Les origines du Mastiff divisent les
cynophiles. Certains d'entre-eux pensent que les Phéniciens et les Romains
l'auraient implanté en Grande-Bretagne lors de leur avancé en Europe de Nord...
Si cette hypothèse peut paraître vraie, il faut admettre qu'elle s'oppose aux
dires même de César, inscrits dans ses Commentaires, à propos de la
conquête de la Bretagne (Grande-Bretagne), où il précise que des Molosses celtes
avaient été lancés à l'assaut des légions romaines et avaient largement
contribué à semer la panique dans leurs rangs. Il est donc plus probable que de
tels Molosses existaient déjà en Grande-Bretagne - et ce dès l'expansion
celtique - et que les romains les importèrent pour les faire combattre dans les
cirques. Cette explication est d'autant plus plausible que le chroniqueur romain
Gratius Faliscus indique, en l'an 8 avant J.C, que leurs pugnaces d'Epire
avaient été spécialement amenés en Grande-Bretagne pour être confrontés aux
Molosses de Cornwall (Cornouailles)... les Molosses de Cornwall en sortirent
toujours victorieux. Il faut savoir en outre que les tribus celtes qui
dévastèrent les cités grecques et romaines avaient été aidées par des chiens au
gabarit imposant. Au musée de Copenhague, sont exposées des très belles pièces
de l'art celtique où l'on trouve notamment des chaudrons sur lesquels sont
représentés des Molosses à l'aspect monstrueux...
Quoi qu'il en soit, les
affrontements entre taureaux et chiens se transformèrent bien vite au Moyen Age
en un divertissement des plus excitants, à telle enseigne qu'ils furent élevés
au rang d'épreuves sportives. Toutefois, dès cette époque, la noblesse allait se
réserver l'exclusivité de l'usage du Mastiff, les "Lois de la Forêt" dictées en
1272 prévoyant même l'amputation de trois doigts des pattes de devant de tous
les mâtins de forte corpulence appartenant aux vilains... Dès lors, tous ceux
qui n'avaient pas l'honneur d'appartenir aux classes élevées britanniques
n'avaient plus d'autre solutions, pour continuer des bull baitings, que
d'employer des chiens de taille plus petite, mais non moins combattive pour cela
: de cette initiative naquit le Bulldog !
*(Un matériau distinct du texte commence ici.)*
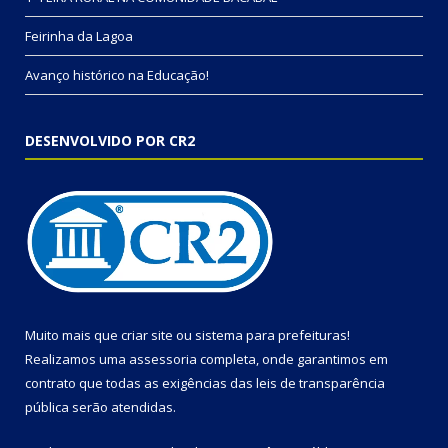
Feirinha da Lagoa
Avanço histórico na Educação!
DESENVOLVIDO POR CR2
Muito mais que
criar site
ou
sistema para prefeituras
!
Realizamos uma
assessoria
completa, onde garantimos em
contrato que todas as exigências das
leis de transparência
pública
serão atendidas.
Ainsi, Edouard de Langley (1344-1412), officier du roi Henry IV et
chargé "des ours, des taureaux et des Mastiffs", signale dans le Mayster of
Game un "Mastiff de deuxième catégorie" tacheté, aux oreilles pendantes et
aux yeux petits, qui avait la réputation de ne jamais lâcher la bête coiffée par
lui. Un animal qui annonçait en fait le BullDog. Dès le début du XVIe
siècle, on mentionne les exploits du Bull-Dog - chien plein d'audace - , tandis
qu'en 1586 Willy Harrison dit du Band-Dog que c'était "un chien au corps
puissant, à la figure sanguinaire et effrayante, au caractère bizarre, entêté,
[et que] quatre chiens suffisaient pour liquider un ours puissant". Quelle que
soient les dénominations de l'époque, l'existence du BullDog au XVIe
siècle ne fait donc plus de doute - un animal dont le rôle essentiel est de
combattre les animaux les plus divers.
Ce n'est qu'en 1632, toutefois,
qu'apparaît pour la première fois le terme de BullDog. Un certain Preston Eaton,
établi à Saint-Sebastien en Espagne, demande par courrier à son ami de Londres,
Georges Willighan, qu'il lui fasse parvenir "un Mastiff et deux gros BullDogs",
afin de comparer les exploits des chiens anglais à ceux des fameux Dogues de
Burgos, eux aussi combattants valeureux des taureaux.
Les combats d'animaux sont en fait devenus une
véritable institution sous le règne d'Elisabeth Ire (1558-1603). La
souveraine avait d'ailleurs fait du mardi le jour consacré à ces festivités et
ne manquait aucune occasion d'aller encourager chaque semaine ses Mastiffs aux
prises avec des taureaux, des ours, des lions et autres fauves. Ces combats ne
font toutefois plus l'unanimité. Si, pour Cromwell, il s'agit d'une "douce et
réconfortante récréation destinée au divertissement d'un peuple paisible", pour
Samuel Pepys, rédacteur de 1660 à 1669 d'un journal sur la vie londonienne,
"c'est un plaisir brutal et dégoûtant". Si bien que, peu à peu, et quoique leur
chien national suscite de la fierté chez certains, tel le poète Christopher
Smart selon qui "de tous les chiens [...ils] sont les meilleurs", le BullDog est
de plus en plus honni d'une partie de la population britannique. Un journaliste
du British Field Sport va jusqu'à écrire en 1818 quue ce chien est
"consacré uniquement aux fins les plus barbares et les plus détestables, qu'il
est la honte de son espèce, que l'on ne peut invoquer son utilité son humanité,
ni même son bon sens, en un mot que la disparition de la race est à souhaiter".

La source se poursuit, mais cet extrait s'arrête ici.